Traurig ging ich nun zu meinen Schwiegereltern. Diese versprachen mir, für den Buben zu sorgen. Mehr konnten auch sie nicht helfen, da sie, wie ich jetzt erst erfuhr, dem Benno während des letzten Jahres etliche tausend Mark gegeben hatten, die er, ohne mir davon zu sagen, vertan hatte.

Also begann ich am andern Tag mir Arbeit zu suchen. Ich las auch die Zeitung; da fiel mein Blick auf eine Notiz über den Schäfflertanz, und ich entnahm ihr, daß derselbe am 20. Februar auch vor dem Hause des Gastwirts Zirngibl aufgeführt würde.

Trotz der großen Bitterkeit, die in mir aufstieg, als ich an die Kosten eines solchen Tanzes, die zum mindesten an die hundert Mark betragen, dachte, konnte ich es doch nicht unterlassen, mich andern Tags unter die Menge der Zuschauer zu mischen.

Da sah ich, wie sie alle, der Vater, die Mutter, die Stiefbrüder und auch das Gesinde, an den Fenstern standen und mit vergnügten Mienen und strahlendem Lächeln für die Hochrufe dankten und die Mutter eine Hand voll Silberstücke in die Mütze des Meisters warf, während sie den Tag vorher ihr Kind hungern sah, ohne zu helfen.

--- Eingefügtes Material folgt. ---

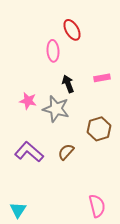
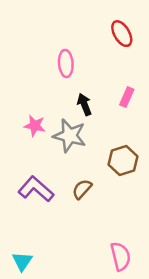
red ellipse: (72, 30) -> (122, 34), moved
pink rectangle: (102, 78) -> (127, 97), turned -56

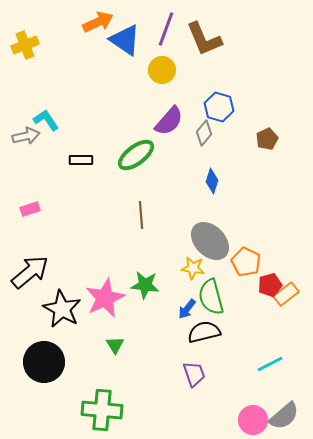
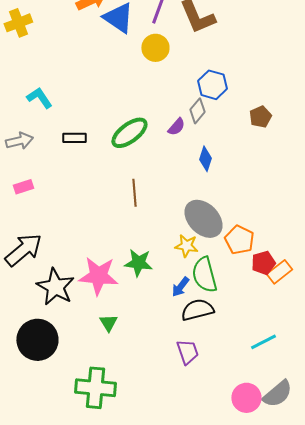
purple semicircle: (169, 121) -> (176, 127), moved, size x0.6
gray arrow: (26, 136) -> (19, 141), moved
pink star: (105, 298) -> (98, 276), turned 30

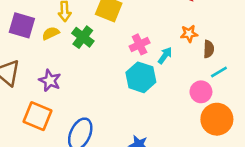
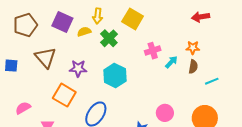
brown semicircle: (209, 49) -> (193, 67), moved
cyan hexagon: (141, 77) -> (115, 75), moved
purple star: (50, 80) -> (78, 68), turned -30
pink circle: (201, 92) -> (165, 113), moved

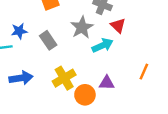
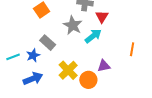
red triangle: (118, 26) -> (102, 17), turned 32
blue star: (19, 31) -> (33, 55), moved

Ich suchte also Arbeit und fand auch solche; doch nicht lange dauerte es, da konnte mein geschwächter Körper dieselbe nicht mehr leisten, da ich, um den Kindern das ihre geben zu können, oft hungern mußte. Am End war ich erschöpft und mußte meine Stellung aufgeben.

Nach kurzer Zeit war auch der Rest meines Geldes verbraucht; und da ich das Kostgeld für meine Kinder nicht mehr aufbringen konnte, setzte man sie mir eines Tages im Winter vor die Tür.

Da fand sich ein Baumeister, der mir in seinem Neubau umsonst Wohnung bot.

Ich band meine Habe samt den Kindern auf einen Karren und zog dahin. Ein alter, brotloser Mann, dem ich früher Gutes getan hatte, half mir dabei.

Das Haus war noch ganz neu, und das Wasser lief an den Wänden herab; wir schliefen auf dem Boden und bedeckten uns mit alten Tüchern und krochen zusammen, damit wir nicht gar zu sehr froren.

Einige leichtere Schreibarbeiten schützten uns vor dem Verhungern, wenngleich unser tägliches Mahl in nichts weiter bestand, als in einem Liter abgerahmter Milch und einem Suppenwürfel, aus dem ich nebst einem Ei und etwas Brot eine Suppe für die Kinder bereitete. Ich selber aß fast nichts mehr und war so elend und krank, daß ich mehr kroch als ging.